In Rite Aid v. Levy-Gray, Maryland's highest court recently ruled that a pharmacy may be held liable for breach of warranty on the basis of statements it makes in package inserts for prescriptions that it fills. In doing so, the Maryland Court of Appeals became the first state appellate court to reach such a conclusion.

A. Levy-Gray's Complications

Ellen Levy-Gray's physician diagnosed her with Lyme disease and prescribed the antibiotic doxycycline. She filled the prescription at a Rite Aid Pharmacy. Rite Aid inserted an information package that directed Ms. Levy-Gray to take each dose with a glass of water or "with food or milk if stomach upset occurs unless your doctor directs you otherwise."

Although Ms. Levy-Gray took the first dose of doxycycline with water, the following day she started taking the medicine with milk because she had experienced an upset stomach. In fact, since she hoped to resume breastfeeding her newborn after her course of treatment, Ms. Levy-Gray consumed 8-10 glasses of milk per day plus many other dairy products. Her symptoms improved, but she never fully recovered.

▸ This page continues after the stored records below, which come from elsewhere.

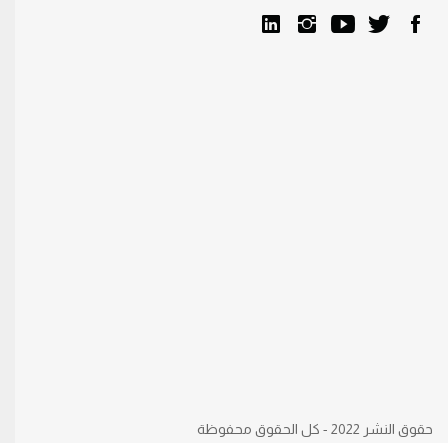
حقوق النشر 2022 - كل الحقوق محفوظة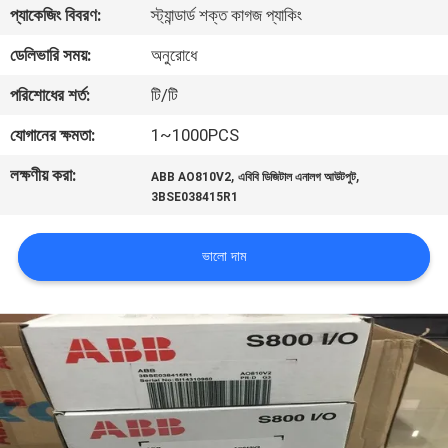
প্যাকেজিং বিবরণ:
স্ট্যান্ডার্ড শক্ত কাগজ প্যাকিং
নিয়ন্ত্রণ
ডেলিভারি সময়:
অনুরোধে
আমাদের
পরিশোধের শর্ত:
টি/টি
সাথে
যোগানের ক্ষমতা:
1~1000PCS
যোগাযোগ
লক্ষণীয় করা:
,
,
ABB AO810V2
এবিবি ডিজিটাল এনালগ আউটপুট
করুন
3BSE038415R1
খবর
ভালো দাম
উদ্ধৃতির
জন্য
আবেদন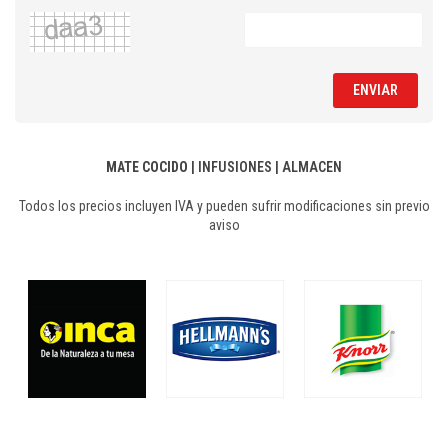
ENVIAR
MATE COCIDO
|
INFUSIONES
|
ALMACEN
Todos los precios incluyen IVA y pueden sufrir modificaciones sin previo
aviso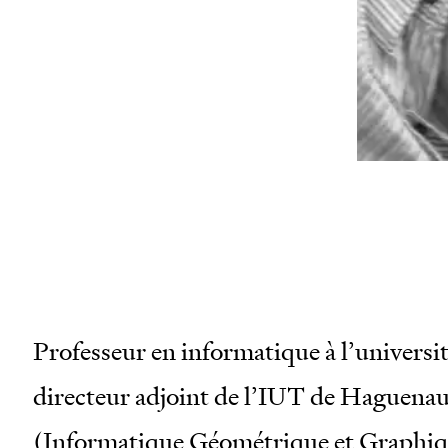
wor
san
mai
Professeur en informatique à l’universi
directeur adjoint de l’IUT de Haguena
(Informatique Géométrique et Graphiqu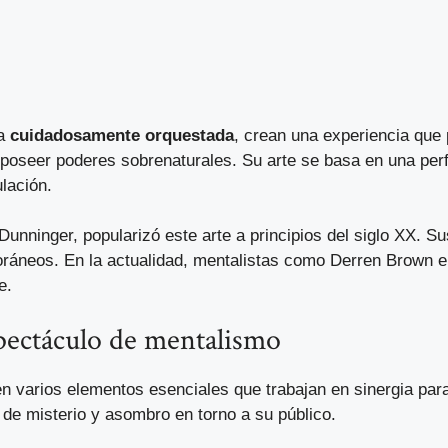
na
cuidadosamente orquestada
, crean una experiencia que 
 poseer poderes sobrenaturales. Su arte se basa en una per
lación.
nninger, popularizó este arte a principios del siglo XX. Su
ráneos. En la actualidad, mentalistas como Derren Brown en
e.
spectáculo de mentalismo
n varios elementos esenciales que trabajan en sinergia para
 de misterio y asombro en torno a su público.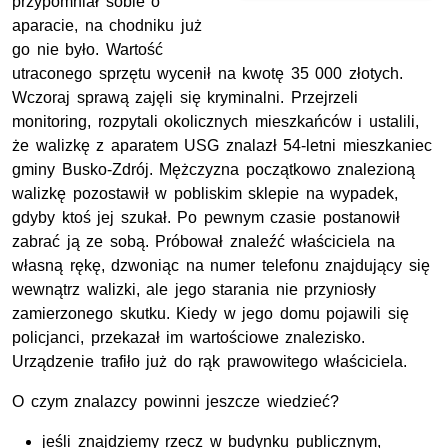
przypomniał sobie o
aparacie, na chodniku już
go nie było. Wartość
utraconego sprzętu wycenił na kwotę 35 000 złotych.
Wczoraj sprawą zajęli się kryminalni. Przejrzeli
monitoring, rozpytali okolicznych mieszkańców i ustalili,
że walizkę z aparatem USG znalazł 54-letni mieszkaniec
gminy Busko-Zdrój. Mężczyzna początkowo znalezioną
walizkę pozostawił w pobliskim sklepie na wypadek,
gdyby ktoś jej szukał. Po pewnym czasie postanowił
zabrać ją ze sobą. Próbował znaleźć właściciela na
własną rękę, dzwoniąc na numer telefonu znajdujący się
wewnątrz walizki, ale jego starania nie przyniosły
zamierzonego skutku. Kiedy w jego domu pojawili się
policjanci, przekazał im wartościowe znalezisko.
Urządzenie trafiło już do rąk prawowitego właściciela.
O czym znalazcy powinni jeszcze wiedzieć?
jeśli znajdziemy rzecz w budynku publicznym,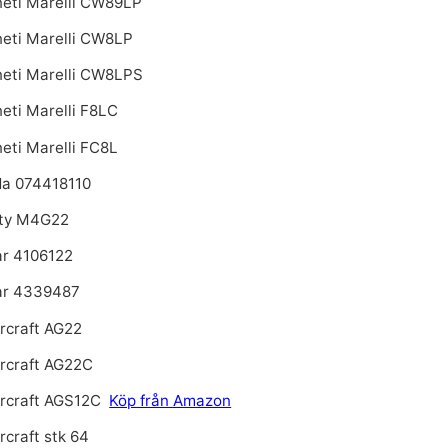
eti Marelli CW89LP
eti Marelli CW8LP
eti Marelli CW8LPS
eti Marelli F8LC
eti Marelli FC8L
a 074418110
ty M4G22
r 4106122
r 4339487
rcraft AG22
rcraft AG22C
rcraft AGS12C
Köp från Amazon
craft stk 64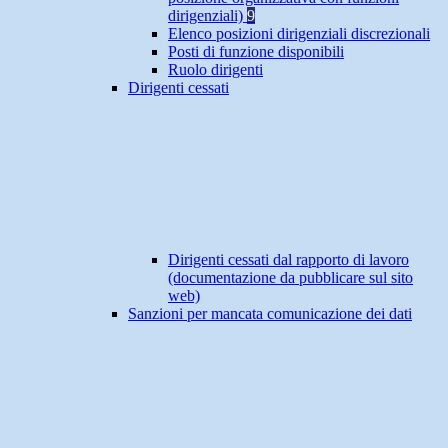
dirigenziali)
9
Elenco posizioni dirigenziali discrezionali
Posti di funzione disponibili
Ruolo dirigenti
Dirigenti cessati
Dirigenti cessati dal rapporto di lavoro
(documentazione da pubblicare sul sito
web)
Sanzioni per mancata comunicazione dei dati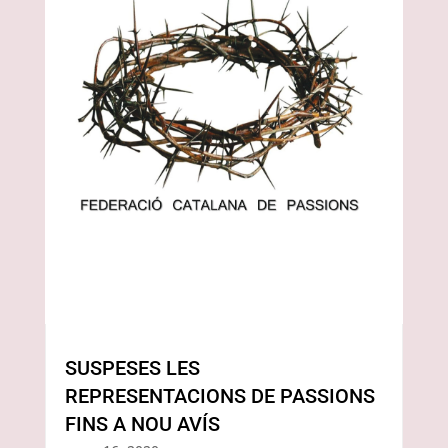
SUSPESES LES
REPRESENTACIONS DE PASSIONS
FINS A NOU AVÍS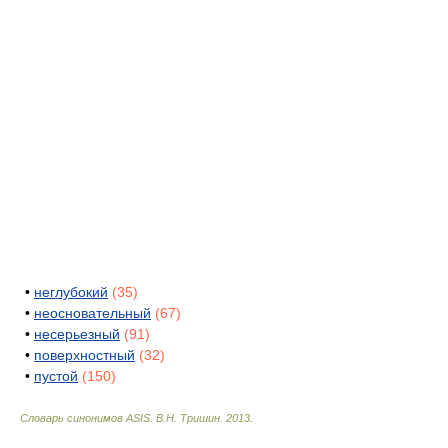
•
неглубокий
(35)
•
неосновательный
(67)
•
несерьезный
(91)
•
поверхностный
(32)
•
пустой
(150)
Словарь синонимов ASIS.
В.Н. Тришин
.
2013
.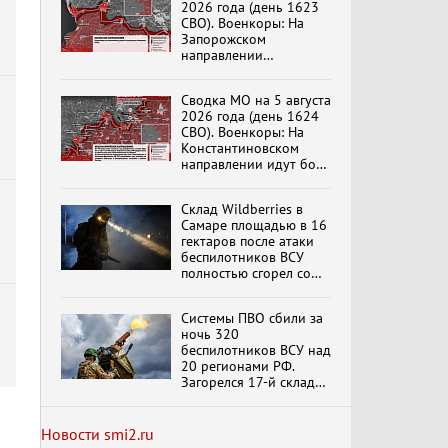
2026 года (день 1623
эпохи "Гжель"
СВО). Военкоры: На
Запорожском
направлении
продолжаются
столкновения в районе
Специальный репортаж
Сводка МО на 5 августа
Степногорска
«Изменимся или
2026 года (день 1624
вымрем»
СВО). Военкоры: На
Константиновском
направлении идут бои
в Алексеево-Дружковке
К ГРАЖДАНАМ
РОССИИ! Обращение
Склад Wildberries в
Г.А. Зюганова,
Самаре площадью в 16
Председателя ЦК
гектаров после атаки
КПРФ Руководителя
беспилотников ВСУ
фракции КПРФ в
полностью сгорел со
Государственной Думе
Документальный
всем товаром
РФ (28.07.2026)
фильм "Империализм и
террор"
Системы ПВО сбили за
ночь 320
беспилотников ВСУ над
20 регионами РФ.
Бить смелее!
Загорелся 17-й склад
В.Баранец, В.Дандыкин,
Wildberries. Сводка
А.Матвийчук, К.Сивков
ПВО на 4 августа 2026
(06.08.2026)
года
обновлено
Новости smi2.ru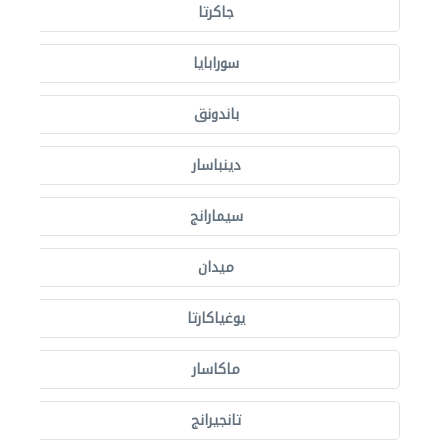
جاكرتا
سورابايا
باندونق
دينباسار
سيمارانج
ميدان
يوغياكارتا
ماكاسار
تانجيرانج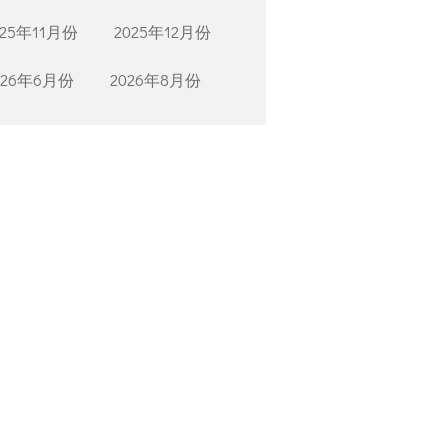
025年11月份
2025年12月份
026年6月份
2026年8月份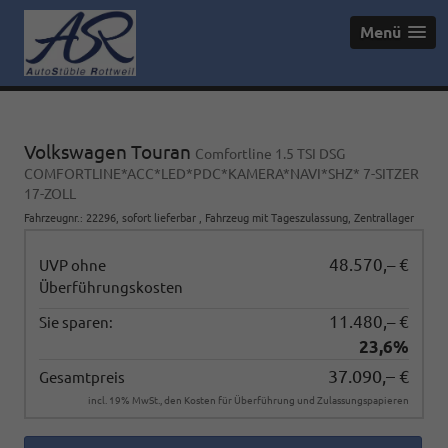
Menü
Volkswagen Touran
Comfortline 1.5 TSI DSG
COMFORTLINE*ACC*LED*PDC*KAMERA*NAVI*SHZ* 7-SITZER
17-ZOLL
Fahrzeugnr.
:
22296
,
sofort lieferbar
,
Fahrzeug mit Tageszulassung
, Zentrallager
48.570,– €
UVP ohne
Überführungskosten
11.480,– €
Sie sparen:
23,6%
37.090,– €
Gesamtpreis
incl. 19% MwSt., den Kosten für Überführung und Zulassungspapieren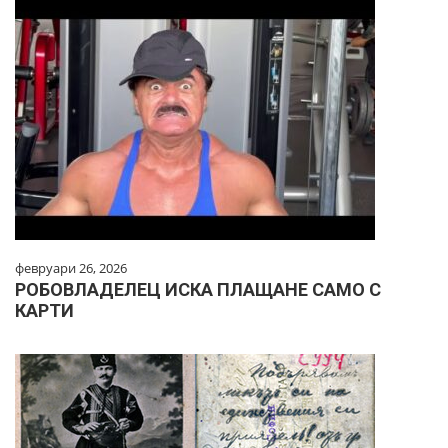
февруари 26, 2026
РОБОВЛАДЕЛЕЦ ИСКА ПЛАЩАНЕ САМО С
КАРТИ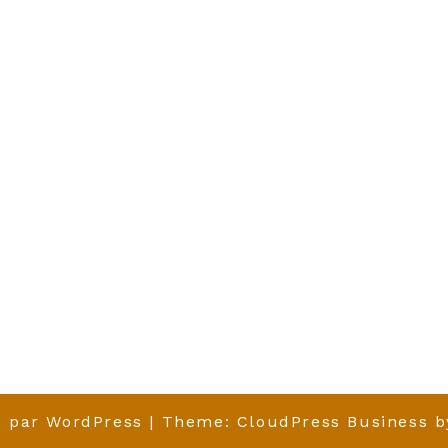
é par
WordPress
| Theme:
CloudPress Business
b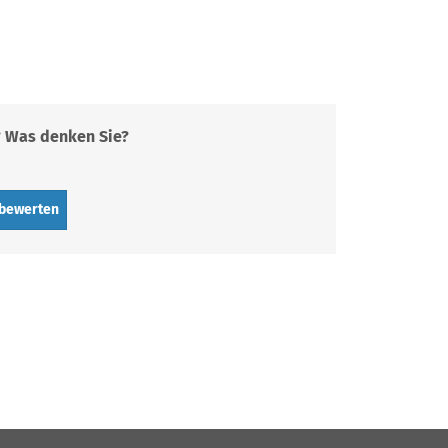
? Was denken Sie?
 bewerten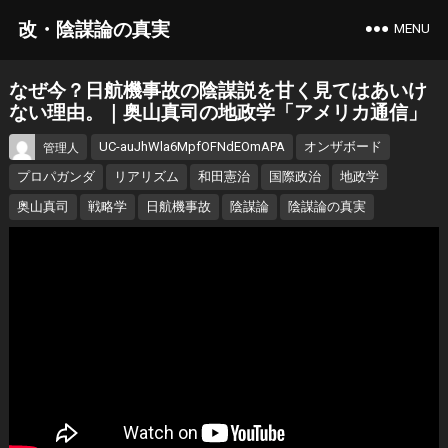
改・陰謀論の真実
MENU
なぜ今？日航機事故の陰謀説を甘く見てはあいけ
ない理由。｜奥山真司の地政学「アメリカ通信」
UC-auJhWla6MpfOFNdEOmAPA
オンザボード
管理人
プロパガンダ
リアリズム
和田憲治
国際政治
地政学
奥山真司
戦略学
日航機事故
陰謀論
陰謀論の真実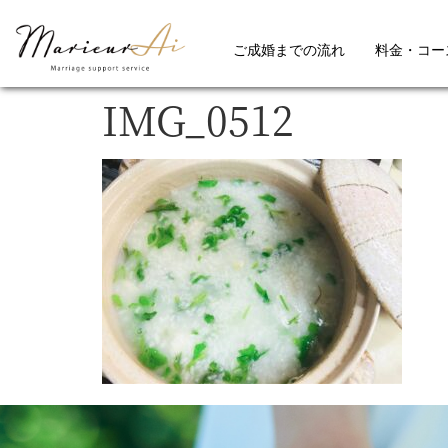
ご成婚までの流れ
料金・コー
IMG_0512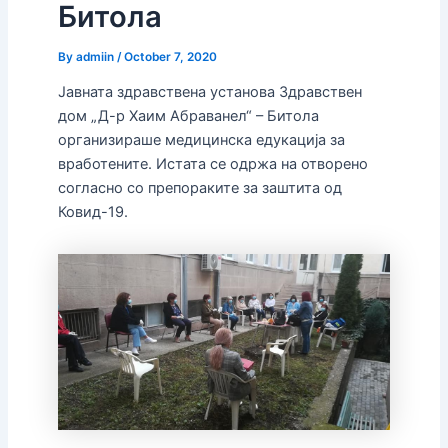
Битола
By
admiin
/
October 7, 2020
Јавната здравствена установа Здравствен
дом „Д-р Хаим Абраванел“ – Битола
организираше медицинска едукација за
вработените. Истата се одржа на отворено
согласно со препораките за заштита од
Ковид-19.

Ms. Levy-Gray was subsequently diagnosed with post-Lyme syndrome, a chronic autoimmune response in which patients experience symptoms that mimic Lyme disease, but without an active bacterial infection. Ms. Levy-Gray alleged that her consumption of milk and other dairy products while taking doxycycline, consistent with the information provided by Rite Aid, reduced the absorption of the drug, and prevented its effective operation, thereby causing her post-Lyme syndrome.

B. Breach of Warranty

A breach of express warranty claim provides a remedy for consumers who are injured by products that fail to conform to representations made about them by their manufacturers or sellers. In such cases, it is unnecessary for the injured party to prove that the representation was negligently made, which was significant in this case because the Rite Aid insert was derived from FDA approved language that was developed by the drug's manufacturer.

Ms. Levy-Gray sued Rite Aid alleging that the statement in the Rite Aid package insert that doxycycline could be taken with food or milk in the event of an upset stomach constituted an express warranty that she could consume dairy products without altering the drug's effectiveness. She argued that she developed post-Lyme syndrome because she relied on that statement and consumed dairy products while she was taking the medication. By its verdict in favor of Ms. Levy-Gray with respect to her breach of warranty claim, the jury evidently agreed with her, and the Maryland Court of Appeals upheld that verdict.

C. Learned Intermediary Doctrine

One of the arguments Rite Aid made on appeal was that the learned intermediary doctrine should bar Ms. Levy-Gray from recovering damages from Rite Aid under an express warranty theory. That doctrine was originally developed as a defense for drug and medical device manufacturers. The defense obliges manufacturers to warn health care providers, but not their patients, about risks attendant to the use of prescription drugs.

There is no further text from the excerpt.